We next turned to recently published genome sequencing data in isolated orofacial clefting trios126. This study reported only three genes (TFAP2A, IRF6, and ZFHX4) that had enough de novo mutations (DNMs), either protein-altering or loss-of-function, across probands to rise above conservative multiple p value correction thresholds given the size of the cohort. However, there were significantly higher numbers of protein-altering DNMs in probands than expected by random chance. In this study, it was hypothesized that such genes might play a role in orofacial clefting risk, but to prove this, either much larger cohorts would be necessary, as has been seen in the study of ASD, or additional experimental corroboration would be needed. We hypothesized that our datasets and, specifically, the prioritization scheme above could provide additional support for the genes reported.

To test this hypothesis, we inspected data from these 756 trios along with an additional dataset of 435 trios with cleft palate (CP)127. We identified 875 genes with at least one DNM and 58 genes with multiple DNMs in probands across this cohort. These could be further divided into genes with at least one DNM in probands with cleft lip with or without cleft palate (CL/P) and those with cleft palate (CP) (572 and 375 genes with one DNM, 29 and 21 genes with multiple DNMs, respectively). We then interrogated these gene sets for significant overlaps with gene lists that we have assembled here, specifically CF Gini genes, CFSE targeted genes, hub genes, and prioritized genes. In contrast to findings in ASD, we did not find any significant overlaps between any of the DNM gene sets and hub genes for individual modules from WGCNA or hubs as a total. For CF Gini genes, we only found significant enrichment for genes with a DNM in CP. For genes putatively targeted by at least one CFSE, we found significant, but small enrichment for each category of all DNM genes, although the only category of multiple DNMs enriched was for CL/P. Surprisingly, we found significant overlaps with greatest fold enrichments with our prioritized genes and all the DNM gene sets. For each OFC grouping, the genes with multiple DNMs were more significantly enriched in our prioritized genes than those with a single DNM (Fig. 6e and Supplementary Data 7).

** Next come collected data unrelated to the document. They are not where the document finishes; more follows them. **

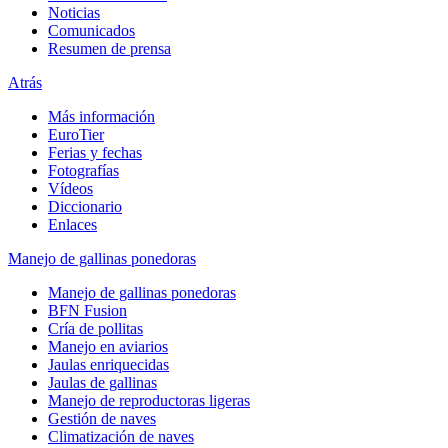
Noticias
Comunicados
Resumen de prensa
Atrás
Más información
EuroTier
Ferias y fechas
Fotografías
Vídeos
Diccionario
Enlaces
Manejo de gallinas ponedoras
Manejo de gallinas ponedoras
BFN Fusion
Cría de pollitas
Manejo en aviarios
Jaulas enriquecidas
Jaulas de gallinas
Manejo de reproductoras ligeras
Gestión de naves
Climatización de naves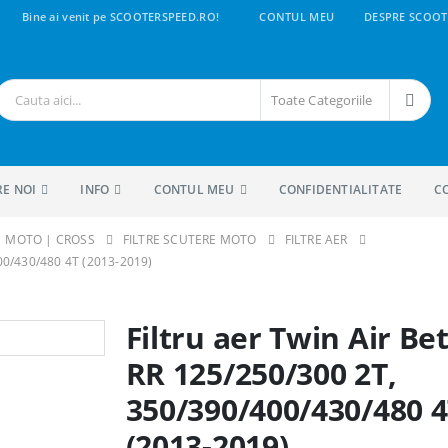
Bine ai venit pe SCOOTERSPEED.RO!
CONTUL MEU
DESPRE SCOOT
Toate Categoriile
RE NOI
INFO
CONTUL MEU
CONFIDENTIALITATE
C
 | MOTO | CROSS
FILTRE SCUTERE MOTO
FILTRE AER
00/430/480 4T (2013-2019)
Filtru aer Twin Air Be
RR 125/250/300 2T,
350/390/400/430/480 
(2013-2019)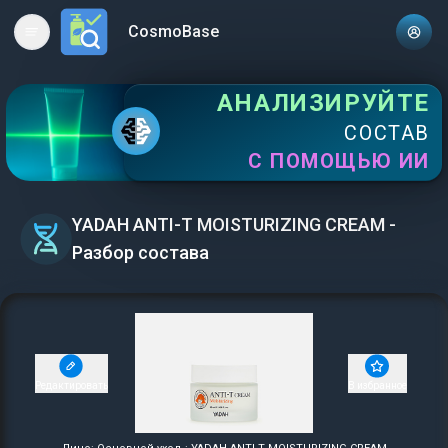
CosmoBase
Open main menu
АНАЛИЗИРУЙТЕ
СОСТАВ
С ПОМОЩЬЮ ИИ
YADAH ANTI-T MOISTURIZING CREAM -
Разбор состава
Редактировать
В избранное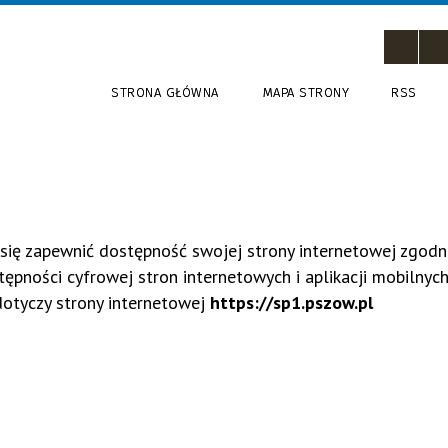
STRONA GŁÓWNA
MAPA STRONY
RSS
się zapewnić dostępność swojej strony internetowej zgodni
tępności cyfrowej stron internetowych i aplikacji mobilnyc
dotyczy strony internetowej
https://sp1.pszow.pl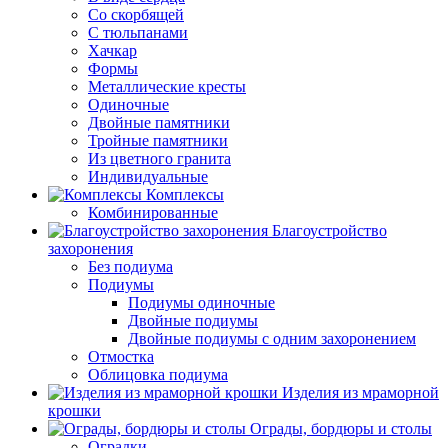
Со скорбящей
С тюльпанами
Хачкар
Формы
Металлические кресты
Одиночные
Двойные памятники
Тройные памятники
Из цветного гранита
Индивидуальные
Комплексы
Комбинированные
Благоустройство
захоронения
Без подиума
Подиумы
Подиумы одиночные
Двойные подиумы
Двойные подиумы с одним захоронением
Отмостка
Облицовка подиума
Изделия из мраморной
крошки
Ограды, бордюры и столы
Оградки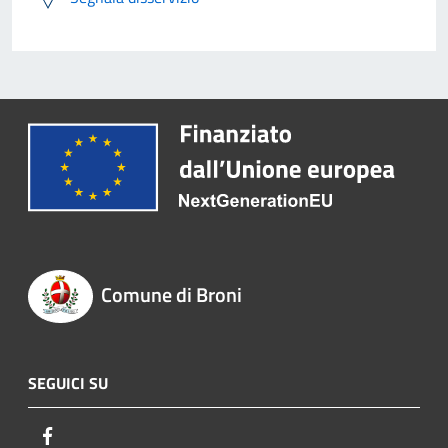
Comune di Broni
SEGUICI SU
Facebook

Amongst genes with multiple DNMs, our prioritization strategy identified all three genes reported by Bishop et al. (IRF6, TFAP2A, and ZFHX4)126. Other genes included collagen genes COL2A1 and COL11A1, transcription factor GRHL3, cell adhesion and signal transduction associated gene CTNND1, and intraflagellar transport gene IFT122. Together these results provide additional support for these genes as bona fide clefting genes. These results also suggest our genomics data-driven prioritization strategy is enriched in genes with elevated DNM rates in orofacial clefting and reveal gene expression alone is insufficient for the prioritization of genetic variants in this class of developmental defects. Moreover, the significant overlap with curated lists of human and mouse clefting genes suggests the rest of our prioritized genes, particularly those with a DNM observed in clefting probands, are fertile ground for identifying additional human disease-relevant loci.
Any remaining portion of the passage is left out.